As part of Confederate States Army Maj. Gen. Thomas J. “Stonewall” Jackson‘s campaign through the Shenandoah Valley, the Irish 6th Louisiana fight in the Battle of Port Republic in Rockingham County, Virginia on June 9, 1862, during the American Civil War. The battle is a fierce contest between two equally determined foes and is the costliest battle fought by Jackson’s Army of the Valley during its campaign.

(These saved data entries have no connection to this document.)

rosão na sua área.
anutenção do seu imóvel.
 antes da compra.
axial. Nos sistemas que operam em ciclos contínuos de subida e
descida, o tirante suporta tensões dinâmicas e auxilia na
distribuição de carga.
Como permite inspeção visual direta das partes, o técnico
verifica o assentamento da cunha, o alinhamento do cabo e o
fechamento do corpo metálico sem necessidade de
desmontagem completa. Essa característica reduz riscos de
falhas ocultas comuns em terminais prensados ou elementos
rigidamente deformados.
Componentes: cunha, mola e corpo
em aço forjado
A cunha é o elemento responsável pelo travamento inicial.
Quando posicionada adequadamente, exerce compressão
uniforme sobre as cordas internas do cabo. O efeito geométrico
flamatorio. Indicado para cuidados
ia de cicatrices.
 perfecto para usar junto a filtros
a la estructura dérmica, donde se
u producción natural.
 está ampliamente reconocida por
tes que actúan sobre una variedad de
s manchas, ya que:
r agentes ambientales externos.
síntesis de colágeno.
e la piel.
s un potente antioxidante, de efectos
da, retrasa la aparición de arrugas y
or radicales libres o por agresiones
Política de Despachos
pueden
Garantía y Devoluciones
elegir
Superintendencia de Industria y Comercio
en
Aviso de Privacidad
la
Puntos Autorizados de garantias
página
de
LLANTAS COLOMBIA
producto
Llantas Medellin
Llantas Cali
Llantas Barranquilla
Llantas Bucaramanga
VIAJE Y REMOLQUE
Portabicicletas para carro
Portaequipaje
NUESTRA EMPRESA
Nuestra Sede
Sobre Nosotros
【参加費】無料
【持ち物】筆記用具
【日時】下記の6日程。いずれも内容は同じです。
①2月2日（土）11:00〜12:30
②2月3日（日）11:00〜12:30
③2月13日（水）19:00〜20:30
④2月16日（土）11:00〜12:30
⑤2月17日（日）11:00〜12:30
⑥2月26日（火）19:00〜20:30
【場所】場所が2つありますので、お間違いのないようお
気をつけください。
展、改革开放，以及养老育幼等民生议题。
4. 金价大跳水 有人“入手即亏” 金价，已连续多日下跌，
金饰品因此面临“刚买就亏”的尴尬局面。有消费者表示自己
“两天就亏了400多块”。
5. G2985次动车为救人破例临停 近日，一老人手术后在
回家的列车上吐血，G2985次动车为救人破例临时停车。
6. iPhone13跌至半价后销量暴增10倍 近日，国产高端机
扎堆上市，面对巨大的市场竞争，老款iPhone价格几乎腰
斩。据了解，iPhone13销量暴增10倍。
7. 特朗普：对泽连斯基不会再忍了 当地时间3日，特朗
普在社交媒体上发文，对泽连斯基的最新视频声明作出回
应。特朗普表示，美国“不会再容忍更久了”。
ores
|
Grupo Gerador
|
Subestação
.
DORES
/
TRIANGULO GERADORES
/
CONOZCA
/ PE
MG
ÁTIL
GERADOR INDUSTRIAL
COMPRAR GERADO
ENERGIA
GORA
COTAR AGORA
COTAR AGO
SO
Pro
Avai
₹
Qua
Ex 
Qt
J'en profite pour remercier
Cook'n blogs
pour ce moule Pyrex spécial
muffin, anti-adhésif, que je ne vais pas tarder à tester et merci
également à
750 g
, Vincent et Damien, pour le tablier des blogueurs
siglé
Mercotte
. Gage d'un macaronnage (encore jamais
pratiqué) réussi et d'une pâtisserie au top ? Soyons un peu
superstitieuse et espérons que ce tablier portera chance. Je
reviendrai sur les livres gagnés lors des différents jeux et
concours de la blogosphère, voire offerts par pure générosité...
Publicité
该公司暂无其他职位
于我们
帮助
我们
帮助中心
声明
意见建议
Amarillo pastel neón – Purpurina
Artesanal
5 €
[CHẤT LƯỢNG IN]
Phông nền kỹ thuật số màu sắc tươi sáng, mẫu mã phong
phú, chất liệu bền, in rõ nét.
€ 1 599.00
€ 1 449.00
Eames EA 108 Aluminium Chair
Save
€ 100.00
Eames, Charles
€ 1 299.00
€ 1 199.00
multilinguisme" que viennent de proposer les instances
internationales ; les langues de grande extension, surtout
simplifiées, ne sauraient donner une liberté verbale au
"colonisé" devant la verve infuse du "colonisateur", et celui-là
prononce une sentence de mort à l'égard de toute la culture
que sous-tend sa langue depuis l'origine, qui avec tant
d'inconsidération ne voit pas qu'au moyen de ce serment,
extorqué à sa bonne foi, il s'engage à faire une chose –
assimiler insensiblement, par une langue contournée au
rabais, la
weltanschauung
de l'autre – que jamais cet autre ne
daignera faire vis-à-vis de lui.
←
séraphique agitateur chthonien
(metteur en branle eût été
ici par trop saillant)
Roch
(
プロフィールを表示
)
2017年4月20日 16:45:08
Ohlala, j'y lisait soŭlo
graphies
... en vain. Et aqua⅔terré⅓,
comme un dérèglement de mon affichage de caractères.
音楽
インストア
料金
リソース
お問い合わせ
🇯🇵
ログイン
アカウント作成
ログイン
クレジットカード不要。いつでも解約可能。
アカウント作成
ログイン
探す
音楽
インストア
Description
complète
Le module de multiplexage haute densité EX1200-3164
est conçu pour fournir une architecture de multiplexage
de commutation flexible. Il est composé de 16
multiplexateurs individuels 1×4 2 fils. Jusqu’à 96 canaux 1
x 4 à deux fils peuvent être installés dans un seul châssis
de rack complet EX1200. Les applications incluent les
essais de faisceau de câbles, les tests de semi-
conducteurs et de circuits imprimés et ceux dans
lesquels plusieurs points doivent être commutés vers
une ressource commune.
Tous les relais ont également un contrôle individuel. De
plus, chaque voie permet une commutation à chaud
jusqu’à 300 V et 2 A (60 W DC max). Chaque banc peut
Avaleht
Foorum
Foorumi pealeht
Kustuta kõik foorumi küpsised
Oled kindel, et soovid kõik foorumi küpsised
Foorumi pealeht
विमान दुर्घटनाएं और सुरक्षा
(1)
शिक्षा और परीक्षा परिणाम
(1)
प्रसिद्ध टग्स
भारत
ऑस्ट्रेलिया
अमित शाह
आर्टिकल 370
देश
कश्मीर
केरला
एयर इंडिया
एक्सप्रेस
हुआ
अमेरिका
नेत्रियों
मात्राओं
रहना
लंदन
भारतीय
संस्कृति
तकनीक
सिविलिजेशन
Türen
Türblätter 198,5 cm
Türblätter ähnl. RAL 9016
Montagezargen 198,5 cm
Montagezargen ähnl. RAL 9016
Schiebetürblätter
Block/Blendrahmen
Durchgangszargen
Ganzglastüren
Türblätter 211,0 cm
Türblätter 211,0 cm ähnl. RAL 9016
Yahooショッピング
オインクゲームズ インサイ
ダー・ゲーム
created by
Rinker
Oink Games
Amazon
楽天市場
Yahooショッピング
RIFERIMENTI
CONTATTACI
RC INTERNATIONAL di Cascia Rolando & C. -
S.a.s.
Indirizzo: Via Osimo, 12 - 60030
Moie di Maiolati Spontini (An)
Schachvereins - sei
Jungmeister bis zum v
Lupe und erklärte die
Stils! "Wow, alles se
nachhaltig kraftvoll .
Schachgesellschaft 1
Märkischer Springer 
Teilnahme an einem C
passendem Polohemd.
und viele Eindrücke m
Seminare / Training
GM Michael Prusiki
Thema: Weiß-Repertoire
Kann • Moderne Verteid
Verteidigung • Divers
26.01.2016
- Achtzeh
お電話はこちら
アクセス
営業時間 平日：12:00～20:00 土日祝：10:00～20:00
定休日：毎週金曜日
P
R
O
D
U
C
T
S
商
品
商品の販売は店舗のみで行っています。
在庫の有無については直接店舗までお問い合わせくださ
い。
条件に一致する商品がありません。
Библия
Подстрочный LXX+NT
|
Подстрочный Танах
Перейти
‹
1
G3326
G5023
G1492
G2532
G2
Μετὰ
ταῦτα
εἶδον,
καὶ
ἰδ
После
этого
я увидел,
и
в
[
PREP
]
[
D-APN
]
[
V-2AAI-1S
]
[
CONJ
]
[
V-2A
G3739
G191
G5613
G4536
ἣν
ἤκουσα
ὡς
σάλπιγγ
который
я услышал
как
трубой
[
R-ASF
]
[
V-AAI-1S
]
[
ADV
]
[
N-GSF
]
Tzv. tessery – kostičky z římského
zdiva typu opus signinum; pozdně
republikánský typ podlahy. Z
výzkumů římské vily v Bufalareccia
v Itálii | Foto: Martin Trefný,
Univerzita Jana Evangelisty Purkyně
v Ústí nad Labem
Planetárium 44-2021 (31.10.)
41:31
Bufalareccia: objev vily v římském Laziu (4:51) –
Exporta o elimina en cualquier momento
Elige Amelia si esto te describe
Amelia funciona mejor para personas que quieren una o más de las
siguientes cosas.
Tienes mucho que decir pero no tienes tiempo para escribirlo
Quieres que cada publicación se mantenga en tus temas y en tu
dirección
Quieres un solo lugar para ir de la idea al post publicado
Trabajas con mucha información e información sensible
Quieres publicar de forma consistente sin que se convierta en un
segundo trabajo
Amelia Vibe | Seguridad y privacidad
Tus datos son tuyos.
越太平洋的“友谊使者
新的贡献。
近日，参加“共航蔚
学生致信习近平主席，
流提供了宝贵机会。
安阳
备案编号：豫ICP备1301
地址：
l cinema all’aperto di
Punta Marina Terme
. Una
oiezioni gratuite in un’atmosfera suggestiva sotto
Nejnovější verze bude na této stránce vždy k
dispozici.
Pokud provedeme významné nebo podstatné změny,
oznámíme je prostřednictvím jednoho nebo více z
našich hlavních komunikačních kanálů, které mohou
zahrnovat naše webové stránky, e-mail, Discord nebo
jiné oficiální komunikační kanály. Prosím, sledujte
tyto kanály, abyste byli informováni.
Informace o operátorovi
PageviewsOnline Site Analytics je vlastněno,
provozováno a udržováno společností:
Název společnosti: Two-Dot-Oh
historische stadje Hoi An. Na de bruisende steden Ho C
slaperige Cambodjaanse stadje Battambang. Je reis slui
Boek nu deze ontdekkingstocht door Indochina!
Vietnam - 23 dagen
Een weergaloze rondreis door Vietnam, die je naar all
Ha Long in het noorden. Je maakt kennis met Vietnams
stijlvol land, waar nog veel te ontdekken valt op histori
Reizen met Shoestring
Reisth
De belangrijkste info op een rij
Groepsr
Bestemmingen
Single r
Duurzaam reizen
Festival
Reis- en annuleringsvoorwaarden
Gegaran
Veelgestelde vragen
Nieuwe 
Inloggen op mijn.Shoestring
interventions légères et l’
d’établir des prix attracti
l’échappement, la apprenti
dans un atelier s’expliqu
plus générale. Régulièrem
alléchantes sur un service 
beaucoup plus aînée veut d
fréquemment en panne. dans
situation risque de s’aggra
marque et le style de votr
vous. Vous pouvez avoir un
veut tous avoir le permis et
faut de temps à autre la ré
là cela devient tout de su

During the night of June 8–9, 1862, Brig. Gen. Charles S. Winder‘s Stonewall Brigade is withdrawn from its forward position near Bogota, a large house owned by Gabriel Jones, and rejoins Jackson’s division at Port Republic. Winder’s brigade is assigned the task of spearheading the assault against Union Army forces east of the river. Brig. Gen. Isaac R. Trimble‘s brigade and elements of Col. John M. Patton, Jr.’s, are left to delay Maj. Gen. John C. Frémont‘s Union forces at Cross Keys, while the rest of Maj. Gen. Richard S. Ewell‘s division march to Port Republic to be in position to support Winder’s attack.

Brig. Gen. Erastus B. Tyler‘s brigade joins Col. Samuel S. Carroll‘s brigade north of Lewiston on the Luray Road. The rest of Brig. Gen. James Shields‘s (a native of County Tyrone) division is strung out along the muddy roads back to Luray. General Tyler, in command on the field, advances at dawn on June 9 to the vicinity of Lewiston. He anchors the left of his line on a battery positioned on the Lewiston Coaling, extending his infantry west along Lewiston Lane to the South Fork near the site of Lewis’s Mill. The right and center are supported by artillery, 16 guns in all.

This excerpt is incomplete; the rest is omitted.